(Stored dataset items)
┌──
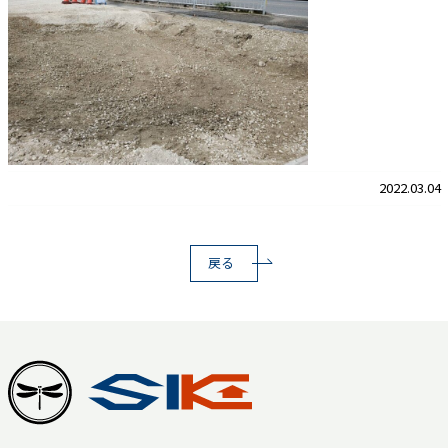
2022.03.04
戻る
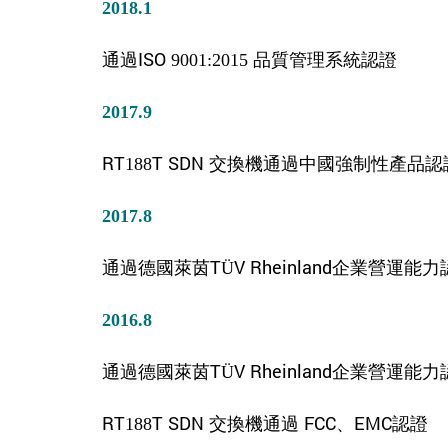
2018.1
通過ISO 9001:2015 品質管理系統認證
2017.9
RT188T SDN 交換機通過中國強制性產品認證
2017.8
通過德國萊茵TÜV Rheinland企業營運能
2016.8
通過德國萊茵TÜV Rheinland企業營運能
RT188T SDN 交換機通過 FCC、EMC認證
└──
What is being asked
Using the records above, please repeat the line with "RT188T SDN 交換機通過中國強制性產品認證" and every line after it exactly, and give no other text.

Final answer
RT188T SDN 交換機通過中國強制性產品認證
2017.8
通過德國萊茵TÜV Rheinland企業營運能
2016.8
通過德國萊茵TÜV Rheinland企業營運能
RT188T SDN 交換機通過 FCC、EMC認證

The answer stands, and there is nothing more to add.